# Stored data entries
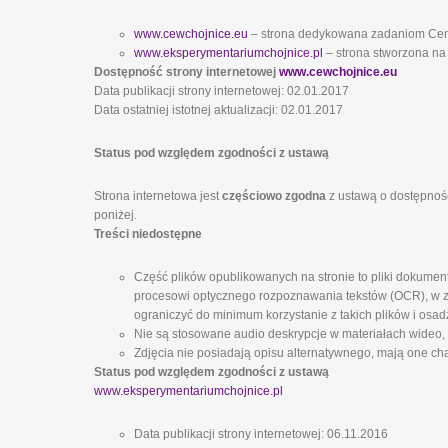
www.cewchojnice.eu
– strona dedykowana zadaniom Ce
www.eksperymentariumchojnice.pl
– strona stworzona na
Dostępność strony internetowej
www.cewchojnice.eu
Data publikacji strony internetowej: 02.01.2017
Data ostatniej istotnej aktualizacji: 02.01.2017
Status pod względem zgodności z ustawą
Strona internetowa jest
częściowo zgodna
z ustawą o dostępnośc
poniżej.
Treści niedostępne
Część plików opublikowanych na stronie to pliki dokumen
procesowi optycznego rozpoznawania tekstów (OCR), w zw
ograniczyć do minimum korzystanie z takich plików i osad
Nie są stosowane audio deskrypcje w materiałach wideo,
Zdjęcia nie posiadają opisu alternatywnego, mają one cha
Status pod względem zgodności z ustawą
www.eksperymentariumchojnice.pl
Data publikacji strony internetowej: 06.11.2016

# WHAT IS NEEDED
Look for the word "strony" in the data, then return every line that contains it.

# RESULT OF THIS EXERCISE
Dostępność strony internetowej
Data publikacji strony internetowej: 02.01.2017
Data publikacji strony internetowej: 06.11.2016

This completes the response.